* Exercise brief *
Report how many lines of the records below include the word "techniques". Give nothing but the number.

==================================================

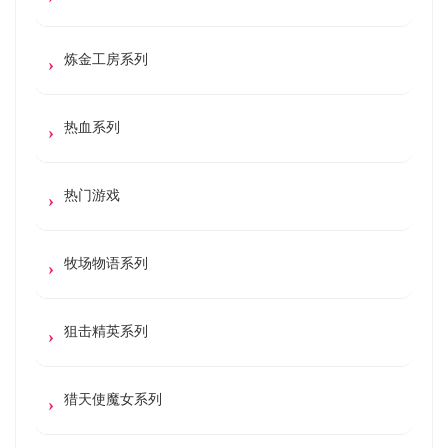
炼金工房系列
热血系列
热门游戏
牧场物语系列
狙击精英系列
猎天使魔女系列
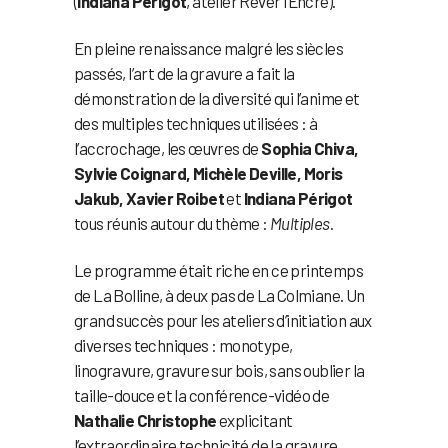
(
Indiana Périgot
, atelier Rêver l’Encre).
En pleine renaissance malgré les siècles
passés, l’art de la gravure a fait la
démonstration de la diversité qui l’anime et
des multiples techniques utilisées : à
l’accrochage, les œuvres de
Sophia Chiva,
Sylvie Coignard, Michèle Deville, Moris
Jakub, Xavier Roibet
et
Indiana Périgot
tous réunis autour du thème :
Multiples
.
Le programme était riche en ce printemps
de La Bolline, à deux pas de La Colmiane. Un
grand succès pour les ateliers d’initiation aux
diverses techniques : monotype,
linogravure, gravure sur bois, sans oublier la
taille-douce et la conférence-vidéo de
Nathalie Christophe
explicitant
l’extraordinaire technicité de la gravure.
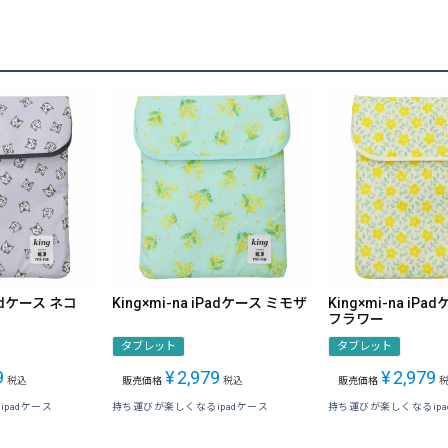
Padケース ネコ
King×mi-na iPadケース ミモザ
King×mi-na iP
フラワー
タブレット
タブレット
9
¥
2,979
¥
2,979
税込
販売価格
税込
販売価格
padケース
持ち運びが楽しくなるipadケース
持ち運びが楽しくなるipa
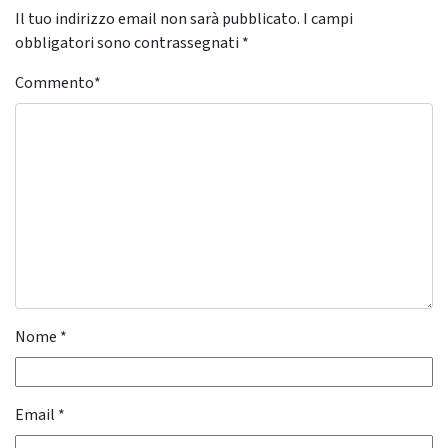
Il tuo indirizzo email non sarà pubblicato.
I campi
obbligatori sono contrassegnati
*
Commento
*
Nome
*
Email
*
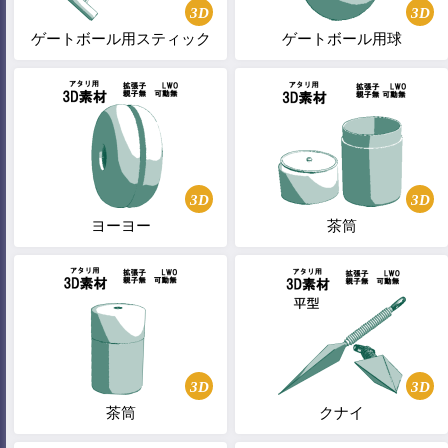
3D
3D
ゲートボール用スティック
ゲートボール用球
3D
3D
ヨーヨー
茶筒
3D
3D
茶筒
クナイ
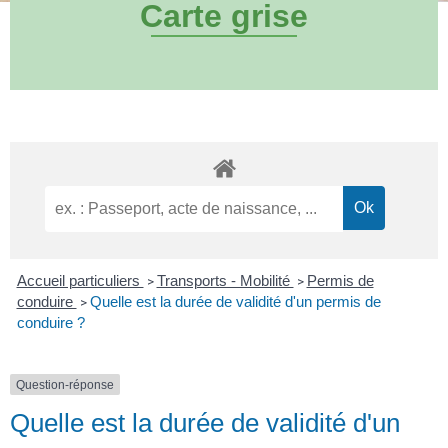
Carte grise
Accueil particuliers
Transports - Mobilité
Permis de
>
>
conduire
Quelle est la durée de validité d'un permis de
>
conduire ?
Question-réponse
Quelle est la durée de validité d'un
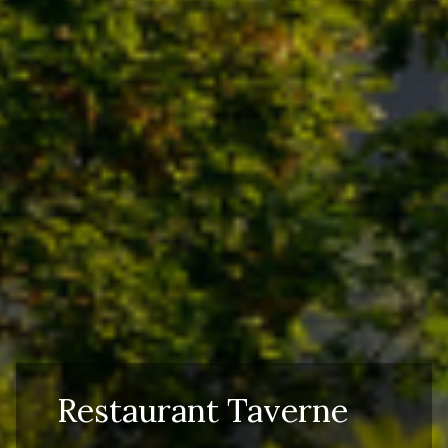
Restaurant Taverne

==================================================

* Task result *
2